Also consider that if the weather is not consistent with historical data then the pinched roses will arrive too early if it is hotter than normal, and too late if it is cooler and darker than normal. Either of these scenarios is undesirable and results in an almost wothless harvest, as there is little demand for roses in January, or after the 10th of February (at farm level).
So the lower availability of roses this year is a combination of much less pinching than in years past and really bad weather. And I mean dreadful!
Looking ahead, I foresee a couple of outcomes: Either there will be even less pinching, with prices for roses being much, much higher at Valentine's as a result of the market forces of supply and demand; or florists/wholesalers/importers will need to place orders in September with the growers, secured by some kind of financial instrument for a specific quantity of roses that will be needed for Valentine's Day. I do not think that it is tenable that floriculture sector can continue as it has for the last twenty years. Surely, we all need to make a profit, including the growers. Especially the growers!

Today was a long, drawn out day spent visiting farms in the south, encouraging, coaxing and pleading with growers to fulfill the orders. It has been exhausting as there are few flowers available as tonight is the peak shippindg day into the USA. Peter the buyer has somehow managed to complete our air cargo allocation from Quito to Miami to the maximum, even as some farms are reporting shortfalls. This holiday in Ecuador has been one of the craziest in the lasy eight years, and with a threatened strike by the Indians on Monday it has the earmarks of an old school Valentine's Day.
Notwithstanding the above, through today all our roses have moved out of Ecuador with no delays at all, and our numbers are matching the Mayesh projections.

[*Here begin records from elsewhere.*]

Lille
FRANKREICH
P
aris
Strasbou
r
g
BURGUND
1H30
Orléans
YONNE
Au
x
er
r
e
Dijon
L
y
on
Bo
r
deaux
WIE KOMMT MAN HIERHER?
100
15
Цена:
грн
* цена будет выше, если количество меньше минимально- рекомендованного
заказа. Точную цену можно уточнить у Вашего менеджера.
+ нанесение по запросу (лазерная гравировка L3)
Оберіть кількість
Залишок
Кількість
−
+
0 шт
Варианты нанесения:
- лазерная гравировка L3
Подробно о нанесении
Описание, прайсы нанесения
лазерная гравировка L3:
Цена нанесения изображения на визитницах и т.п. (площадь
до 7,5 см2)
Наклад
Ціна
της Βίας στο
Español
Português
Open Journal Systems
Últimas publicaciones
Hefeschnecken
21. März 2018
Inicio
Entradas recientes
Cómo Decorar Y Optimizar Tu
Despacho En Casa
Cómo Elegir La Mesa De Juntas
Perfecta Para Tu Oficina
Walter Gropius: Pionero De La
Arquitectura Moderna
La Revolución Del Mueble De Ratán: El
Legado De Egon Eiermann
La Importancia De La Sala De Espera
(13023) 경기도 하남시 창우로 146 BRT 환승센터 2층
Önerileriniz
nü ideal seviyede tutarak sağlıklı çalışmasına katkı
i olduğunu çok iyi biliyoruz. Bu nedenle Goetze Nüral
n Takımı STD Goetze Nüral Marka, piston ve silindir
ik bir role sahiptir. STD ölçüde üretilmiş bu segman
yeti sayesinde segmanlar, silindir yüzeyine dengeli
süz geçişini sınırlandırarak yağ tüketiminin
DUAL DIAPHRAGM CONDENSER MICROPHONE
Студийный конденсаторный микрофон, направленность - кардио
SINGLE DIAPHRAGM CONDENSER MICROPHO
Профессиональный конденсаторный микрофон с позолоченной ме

Thursday, February 3, 2011


I am not referring to the rose varieties, but I do want to talk about roses. Specifically about two really great rose farms, whose names I will not include here out of respect for their vulnerability in a very difficult set of circumstances, and because we have been partners for many years, who have actually had no production of roses for Valentine's Day. I am not suggesting that they are low in production, I mean that after the best laid plans were drawn up and implemented, just as in years past, the net result is actually a productivity that is lower than that of a normal week!
If I had not been in Ecuador to witness the plantations first hand, I would have been incredulous and would not be willing to believe that the farms in question have no flowers to fill their pre-orders for this year's holiday. I would have suspected that they were diverted for more money or given to other customers.
Actually, to be in Ecuador in this case is an advantage because not only can I see the fields filled with blooms that are nowhere near ready for harvest, but I can see that the crew in the post-harvest is just the normal complement of people for a day in August, say, and the coolers have just a few measly buckets barely filled with roses.
But more than that, I get to see the pain in the eyes of the owners and their managers, because more than anything for these particular farms their word is theri bond, and desire above all to fill the orders, and with the quality we expect year round. And of course, this being Valentine's Day, the financial losses are considerable and also debilitating.
The farms are year round suppliers for Mayesh, and have really fabulous products, flowers that are aesthetically pleasing as well as being grown to the highest quality standards, and who focus on new and unusual varieties. 
At first we were incredulous - "This is a joke, right?" were the words of our rose buyer; then angry, then dumbfounded and now we are partners in their loss. But if I had not been here to actually see this disaster I could not have digested the idea of no roses at Valentine's Day. It simply would not be credible.
But just as the Titanic was deemed unsinkable, andwhen it did sink the first people notified did not believe it; the fact that this could happen to a farm is beyond the pale; but it has happened. Believing is seeing!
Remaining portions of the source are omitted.